In this example, we have an IShape interface that defines properties for Width and Height and a method for calculating the area of a shape. We also have two concrete classes, Rectangle and Square, that implement the IShape interface. However, this violates the Interface Segregation Principle because the Square class does not need the Height property since it is always equal to the Width. This forces clients that use the Square class to depend on the Height property even though they do not need it.

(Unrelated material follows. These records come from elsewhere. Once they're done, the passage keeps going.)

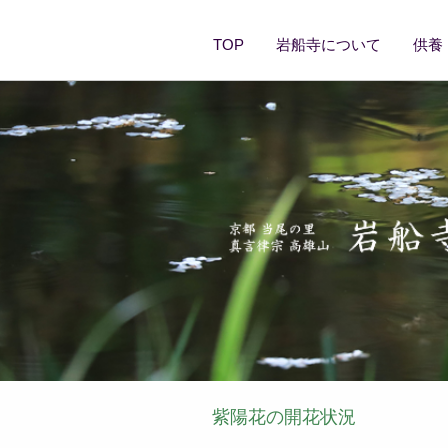
TOP
岩船寺について
供養
紫陽花の開花状況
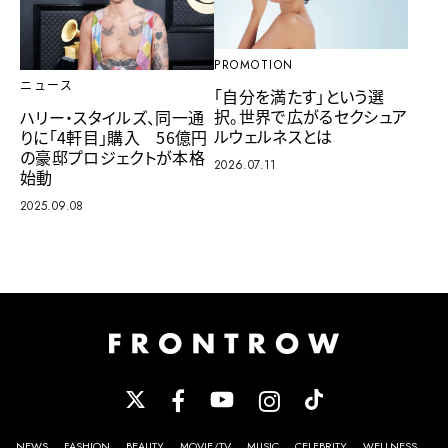
PROMOTION
ニュース
「自分を満たす」という選
択。世界で広がるセクシュア
ハリー・スタイルズ、同一通
ルウェルネスとは
りに「4軒目」購入 56億円
の豪邸プロジェクトが本格
2026.07.11
始動
2025.09.08
NEWS
FASHION
BEAUTY
MOVIE/TV
MUSIC
CELEBRITY
WELLNESS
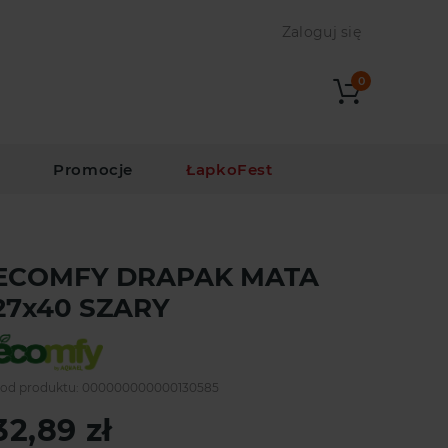
Zaloguj się
0
i
Promocje
ŁapkoFest
ECOMFY DRAPAK MATA
27x40 SZARY
od produktu:
000000000000130585
32,89 zł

Below is a class that follows the Interface Segregation Principle:

public interface IShape

{

    int Area();

}

public interface IRectangle

{

    int Width { get; set; }

    int Height { get; set; }

}

public interface ISquare

{

    int Side { get; set; }

}

public class Rectangle : IShape, IRectangle

{

    public int Width { get; set; }

    public int Height { get; set; }

    

    public int Area()

    {

        return Width * Height;

    }

}

public class Square : IShape, ISquare

{

    public int Side { get; set; }

    

    public int Area()

    {

        return Side * Side;

    }

}

In this example, we have three interfaces, IShape, IRectangle, and ISquare, that define specific properties and methods. We also have two concrete classes, Rectangle and Square, that implement the appropriate interfaces. By designing specific interfaces for the needs of the clients that use them, we ensure that clients are not forced to depend on interfaces they do not use. This makes our code more maintainable, testable, and extensible.

5 - Dependency Inversion Principle

The "D" in SOLID stands for the Dependency Inversion Principle, which states that high-level modules should not depend on low-level modules, but both should depend on abstractions. In other words, we should design our code so that modules are decoupled from each other and can be replaced with other implementations without affecting the overall system.

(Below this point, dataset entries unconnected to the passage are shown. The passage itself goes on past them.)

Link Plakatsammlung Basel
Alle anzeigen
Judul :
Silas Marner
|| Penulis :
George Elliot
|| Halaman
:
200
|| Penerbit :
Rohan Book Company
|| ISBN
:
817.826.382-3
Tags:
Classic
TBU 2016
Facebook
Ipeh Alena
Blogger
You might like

Below is a class that violates the Dependency Inversion Principle:

public class UserRepository

{

    private readonly Database _database;

    

    public UserRepository(Database database)

    {

        _database = database;

    }

    

    public void SaveUser(User user)

    {

        _database.Save(user);

    }

}

public class UserController

{

    private readonly UserRepository _userRepository;

    

    public UserController()

    {

        _userRepository = new UserRepository(new Database());

    }

    

    public void AddUser(string username, string email)

    {

        var user = new User(username, email);

        _userRepository.SaveUser(user);

    }

}

In this example, the UserController depends directly on the UserRepository, which in turn depends directly on the Database class. This violates the Dependency Inversion Principle because high-level modules (UserController) should not depend directly on low-level modules (UserRepository and Database).

Below is a class that follows the Dependency Inversion Principle:

public interface IUserRepository

{

    void SaveUser(User user);

}

public class DatabaseUserRepository : IUserRepository

{

    private readonly Database _database;

    

    public DatabaseUserRepository(Database database)

    {

        _database = database;

    }

    

    public void SaveUser(User user)

    {

        _database.Save(user);

    }

}

public class UserController

{

    private readonly IUserRepository _userRepository;

    

    public UserController(IUserRepository userRepository)

    {

        _userRepository = userRepository;

    }

    

    public void AddUser(string username, string email)

    {

        var user = new User(username, email);

        _userRepository.SaveUser(user);

    }

}

In this example, we have an IUserRepository interface that defines a SaveUser() method, and a concrete DatabaseUserRepository class that implements the interface. The UserController class depends only on the IUserRepository interface, which makes it decoupled from the implementation details of the repository. This approach ensures that high-level modules are not tightly coupled to low-level modules and allows us to swap out the concrete implementation with a different one without affecting the overall system. This makes our code more maintainable, testable, and extensible.